The Faces of Ardune

The mountains of Ardune have faces carved upon them.

                Three faces. One turned up to the heavens, eyes wide in wonder. Another looking down to the plains below. And the last with eyes closed and mouth open, green forest flowing like hair from the snowy peak.

                The faces sit, still and silent, on the mountainsides. In the dusk, the cavernous mouths spit black swarms of bats, and the rains of spring fall like rivers of tears from the pitted eyes.

                If a mortal hand carved them, it was long before ships came into the bay of Ardune. When Ardun the Mariner first sailed into the bay, the great faces glared out over the forests, and the sailors cowered in fear, thinking they had strayed to the land of the old gods. And the eldest of Ardune still speak in their thin voices of the siege, when the black ships of Korthyk covered the water, bringing steel and fire and death. A tempest rose that night, and when dawn came, the waters were clear and blue again. They say the mountains drew in the breath of the wind and blew them from the bay.

                But of all the legends of Ardune and the faces set there, none is more well-known than that of Selkan. Selkan the Heretic some call him, and they say that the eyes of the mountains glowed red in the setting sun on the day he stepped off the great ship Riverwrath onto the teeming docks of Ardune.
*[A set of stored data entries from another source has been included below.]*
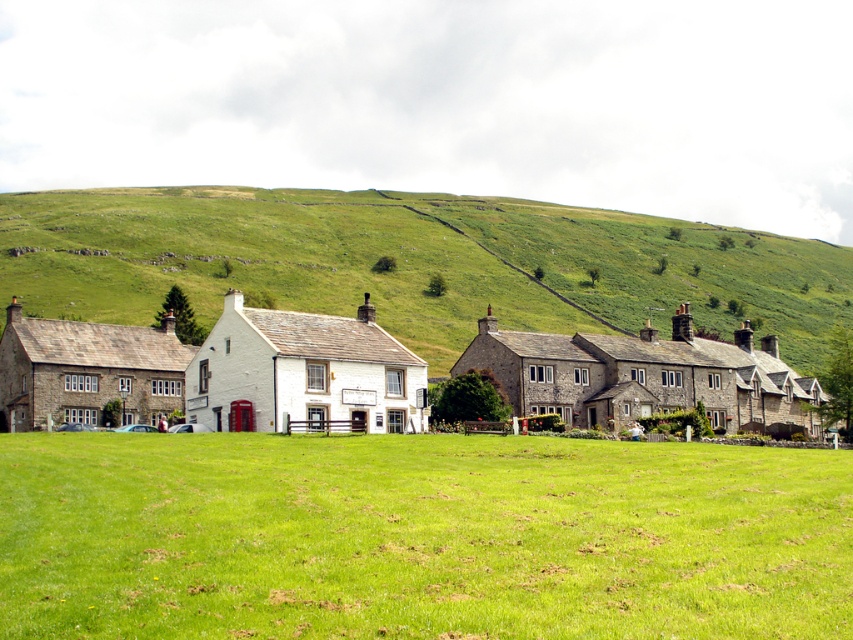 Question: Can you confirm if green grass at center is positioned above green grassy hillside at center?

Choices:
 (A) no
 (B) yes

Answer: (A)

Question: Can you confirm if green grass at center is positioned above green grassy hillside at center?

Choices:
 (A) yes
 (B) no

Answer: (B)

Question: Considering the real-world distances, which object is farthest from the stone houses at center?

Choices:
 (A) green grass at center
 (B) green grassy hillside at center

Answer: (B)

Question: Among these points, which one is farthest from the camera?

Choices:
 (A) (378, 243)
 (B) (532, 332)
 (C) (762, 566)

Answer: (A)

Question: Is green grass at center behind stone houses at center?

Choices:
 (A) no
 (B) yes

Answer: (A)

Question: Which of these objects is positioned farthest from the green grassy hillside at center?

Choices:
 (A) green grass at center
 (B) stone houses at center

Answer: (A) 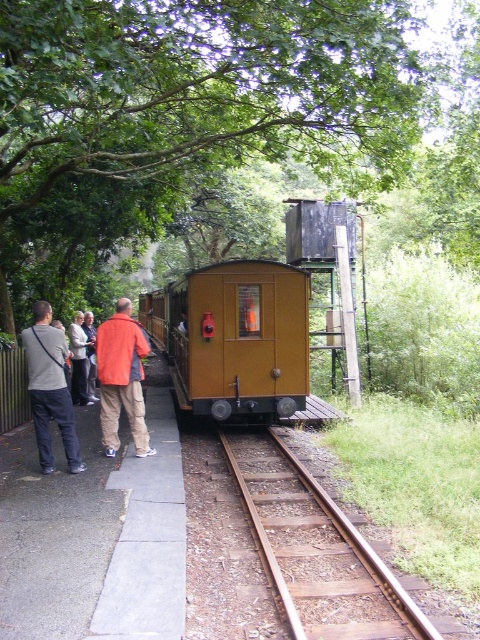 You are a passenger standing on the platform at the gray cotton shirt at left. The train is about to depart. You need to reach the matte yellow train at center before it leaves. Can you make it if you can run 10 feet per second?

The distance between the matte yellow train at center and the gray cotton shirt at left is 18.89 feet. Since you can run at 10 feet per second, it would take approximately 1.889 seconds to cover the distance. Therefore, you can reach the matte yellow train at center before it departs.

You are a photographer standing on the platform at the railway station. You want to take a photo of the green leafy tree at upper center and the brown wooden train track at center. Which object will appear taller in your photo?

The green leafy tree at upper center will appear taller in the photo because it has a greater height compared to the brown wooden train track at center.

You are a visitor at the railway station and want to know if you can safely walk under the matte yellow train at center while it is stationary on the tracks. Considering the height of the train and the average height of a person wearing the gray cotton shirt at left, will there be enough clearance?

The matte yellow train at center is much taller than the gray cotton shirt at left, so there should be sufficient clearance for a person of average height to walk underneath safely. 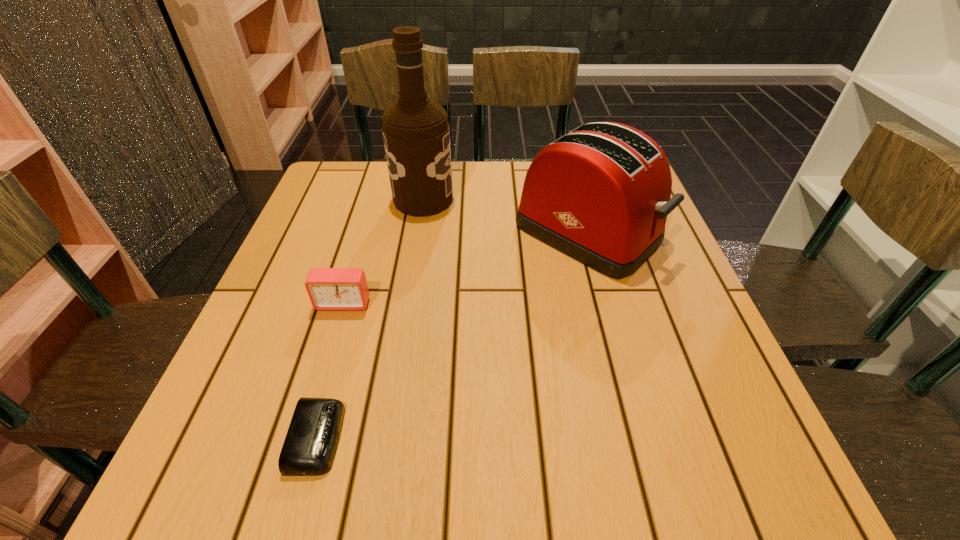 You are a GUI agent. You are given a task and a screenshot of the screen. Output one action in this format:
    pyautogui.click(x=<x>, y=<y>)
    Task: Click on the alcohol
    This screenshot has width=960, height=540.
    Given the screenshot: What is the action you would take?
    pyautogui.click(x=416, y=132)

Image resolution: width=960 pixels, height=540 pixels. I want to click on the second tallest object, so click(x=600, y=194).

Find the location of a particular element. toaster is located at coordinates (600, 194).

Identify the location of the farther alarm clock. The height and width of the screenshot is (540, 960). (328, 288).

Identify the location of the second shortest object. (328, 288).

The width and height of the screenshot is (960, 540). I want to click on the nearer alarm clock, so click(x=310, y=444).

Identify the location of the nearest object. (310, 444).

I want to click on vacant point located on the label of the tallest object, so click(x=563, y=199).

Locate an element on the screen. The width and height of the screenshot is (960, 540). vacant space located on the front of the toaster is located at coordinates (645, 439).

Where is `free space located 0.080m on the front-facing side of the taller alarm clock`? The width and height of the screenshot is (960, 540). free space located 0.080m on the front-facing side of the taller alarm clock is located at coordinates (330, 346). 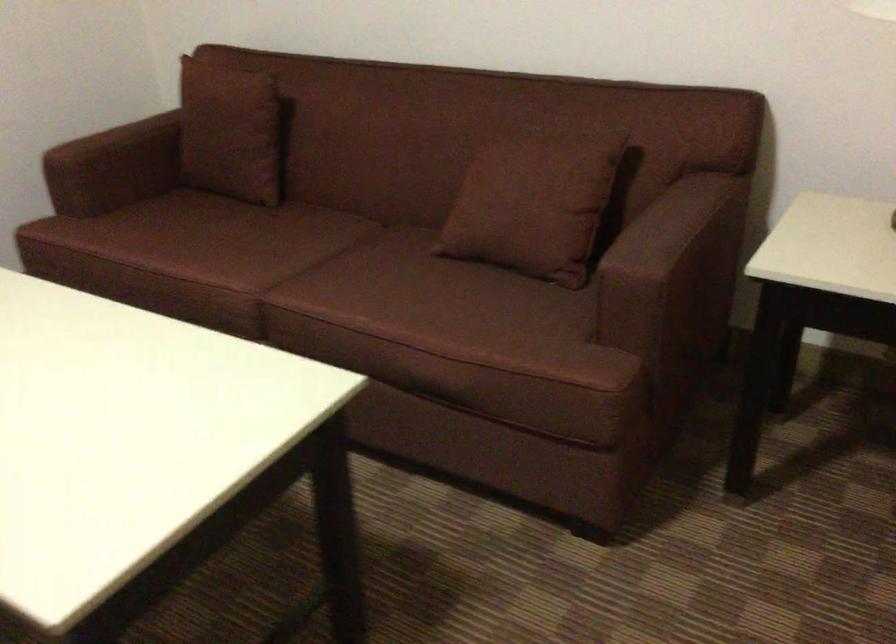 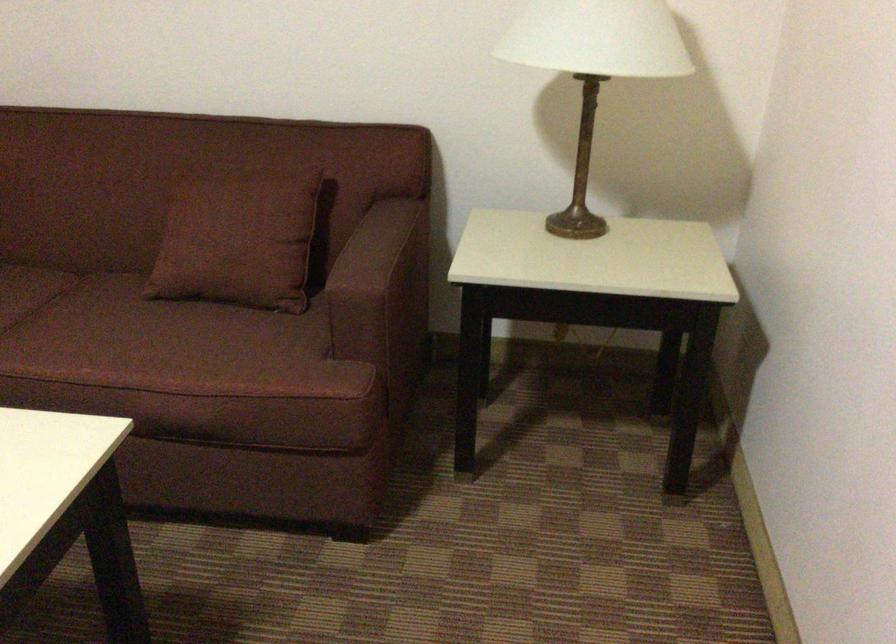 Find the pixel in the second image that matches pixel 527 196 in the first image.

(238, 234) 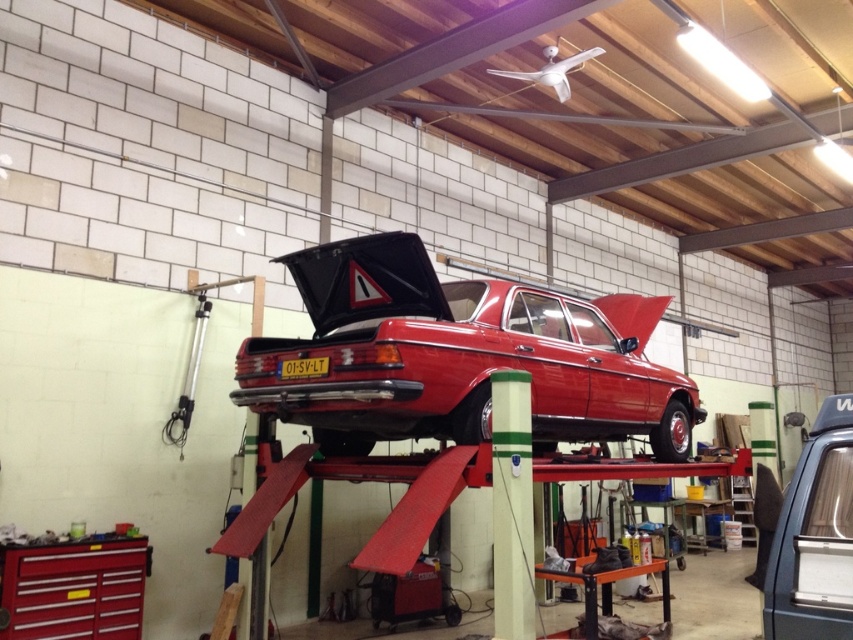 Question: Which point is farther from the camera taking this photo?

Choices:
 (A) (300, 340)
 (B) (801, 586)

Answer: (A)

Question: Considering the relative positions of glossy red car at center and metallic gray car at center in the image provided, where is glossy red car at center located with respect to metallic gray car at center?

Choices:
 (A) above
 (B) below

Answer: (A)

Question: Which point is closer to the camera taking this photo?

Choices:
 (A) (498, 291)
 (B) (842, 577)

Answer: (B)

Question: Is glossy red car at center above metallic gray car at center?

Choices:
 (A) yes
 (B) no

Answer: (A)

Question: From the image, what is the correct spatial relationship of glossy red car at center in relation to metallic gray car at center?

Choices:
 (A) above
 (B) below

Answer: (A) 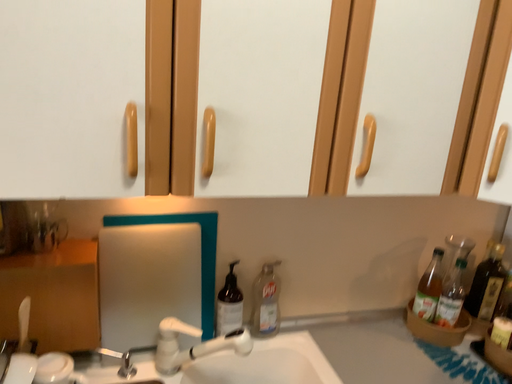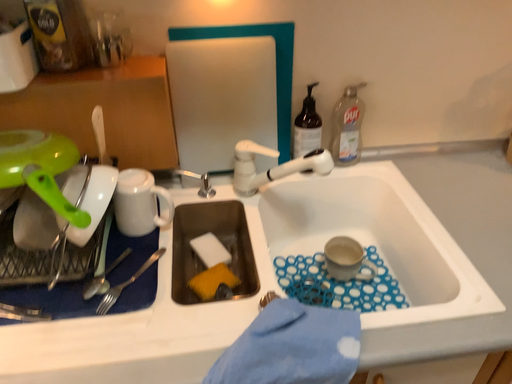 Question: Which way did the camera rotate in the video?

Choices:
 (A) rotated right
 (B) rotated left

Answer: (B) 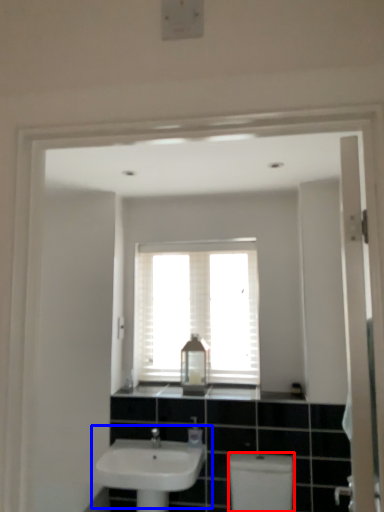 Question: Which object appears closest to the camera in this image, toilet bowl (highlighted by a red box) or sink (highlighted by a blue box)?

Choices:
 (A) toilet bowl
 (B) sink

Answer: (A) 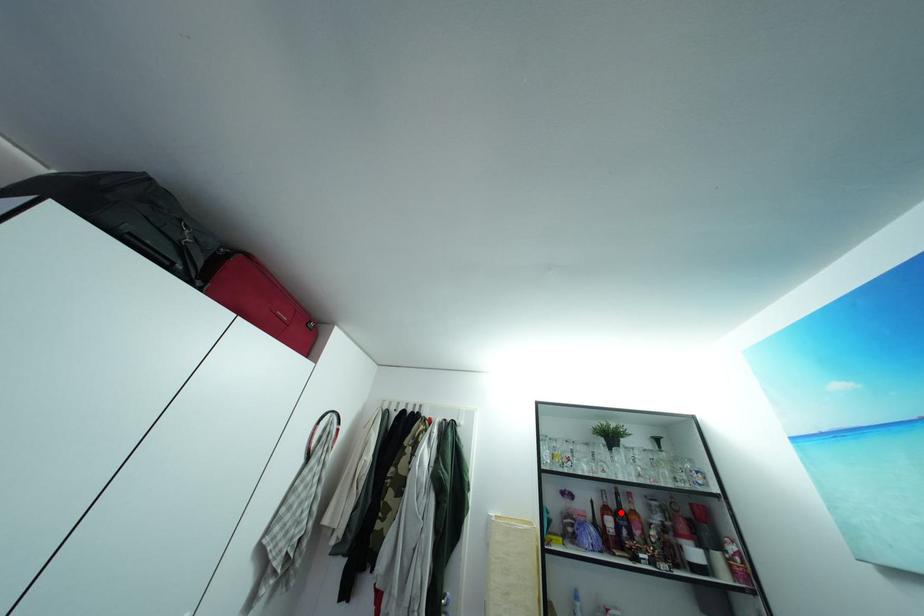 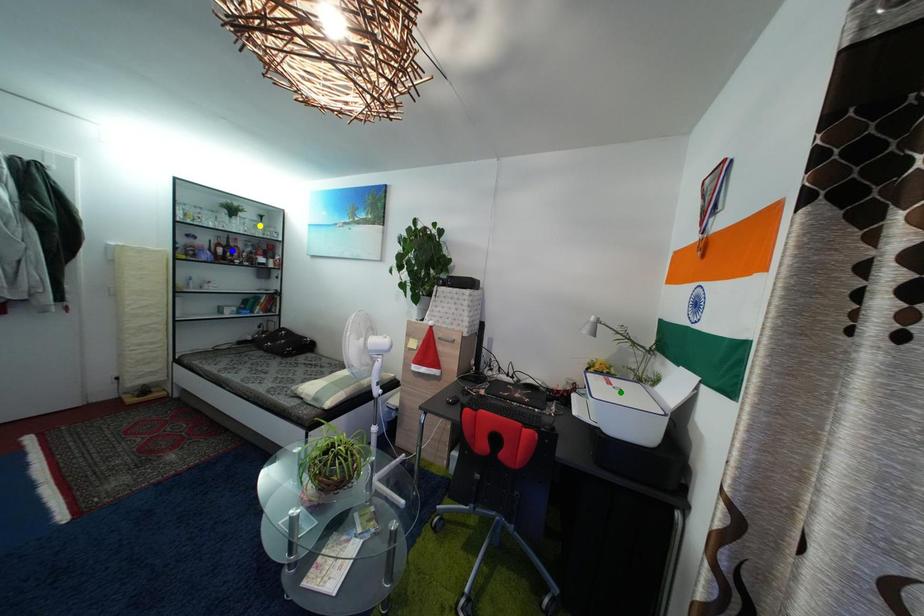 Question: I am providing you with two images of the same scene from different viewpoints. A red point is marked on the first image. You are given multiple points on the second image. Which point in image 2 is actually the same real-world point as the red point in image 1?

Choices:
 (A) yellow point
 (B) green point
 (C) blue point

Answer: (C) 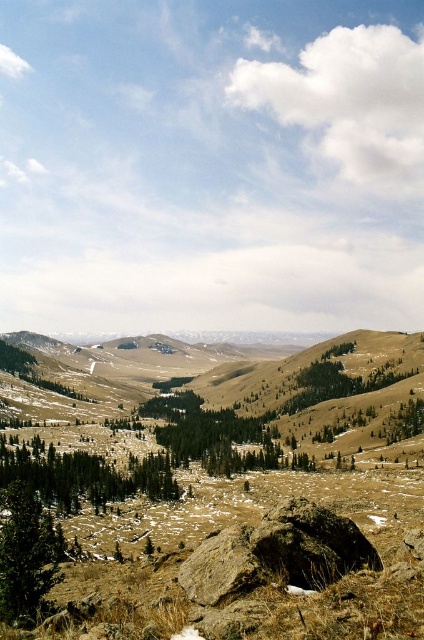 Question: Which object is closer to the camera taking this photo?

Choices:
 (A) green matte tree at lower left
 (B) brown rough rock at center

Answer: (B)

Question: Does brown rough rock at center have a larger size compared to green matte tree at center?

Choices:
 (A) no
 (B) yes

Answer: (A)

Question: Considering the relative positions of brown rough rock at center and green matte tree at lower left in the image provided, where is brown rough rock at center located with respect to green matte tree at lower left?

Choices:
 (A) below
 (B) above

Answer: (B)

Question: Which object is closer to the camera taking this photo?

Choices:
 (A) green matte tree at lower left
 (B) brown rough rock at center
 (C) green matte tree at center

Answer: (B)

Question: Among these points, which one is farthest from the camera?

Choices:
 (A) (60, 538)
 (B) (147, 490)

Answer: (B)

Question: In this image, where is brown rough rock at center located relative to green matte tree at center?

Choices:
 (A) above
 (B) below

Answer: (A)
                When he came ashore, he asked one of the sailors who had been on the Riverwrath with him where he could see these faces he heard so much about.

                “There,” the sailor said, pointing over the uneven roofs of Ardune to the looming mountains.

                Selkan studied them a moment, turning his head first one way then another. “An interesting trick of the light,” he said at last. “Though from the tales, I had expected more.”

                And he set off into the narrow and winding streets of Ardune. He was a traveler and spoke with pride of his knowledge of the dry expanses of Erid and the tall forests of Arbur, though he never spoke of his home. Whatever his origin, he was the kind of man who, seeing a great mountain, saw not a shadow to be lived in but a thing to be scaled.

                “Why do you not mine the mountains?” he asked the folk of Ardune, and the tavern where he had come to spend the night fell silent.

                Farmers and sailors, those who knew to fear the land’s fury, turned their shoulders to him, staring into their beer. When Selkan was told the mountains were held in reverence, that none took even a pebble, he laughed.

                “Rock and boulder!” he cried. “You freeze in houses of lumber when you could have stone.”

                Others had tried. But none who had set out to cross the mountains and see what lay beyond had returned. A light came into Selkan’s eyes when he heard this, and he took up a challenge that hadn’t been given him.

                “I will go,” he said. “I will stand in its mouth and take a stone from its belly. Then you will see that you’ve been afraid of nothing more than a shadow.”

                The next day at dawn, he set out across the open plains, down the thin lanes between the fields, and into the deep forests, toward the great peak of Ardune where the black mouth stood open. And those who watched him go shook their heads.

                In the dead of night, two weeks after Selkan’s departure, the ground began to shake, throwing dishes from the shelves and stirring the waters in the bay so that the ships swayed. A great roar rose from the mountains then was still.

                In the morning, the people of Ardune saw that the stony mouth had shut. The mountain was sealed. And if Selkan yet lives, no soul in Ardune has seen him, but if asked, they will say that it was the mountain that swallowed him.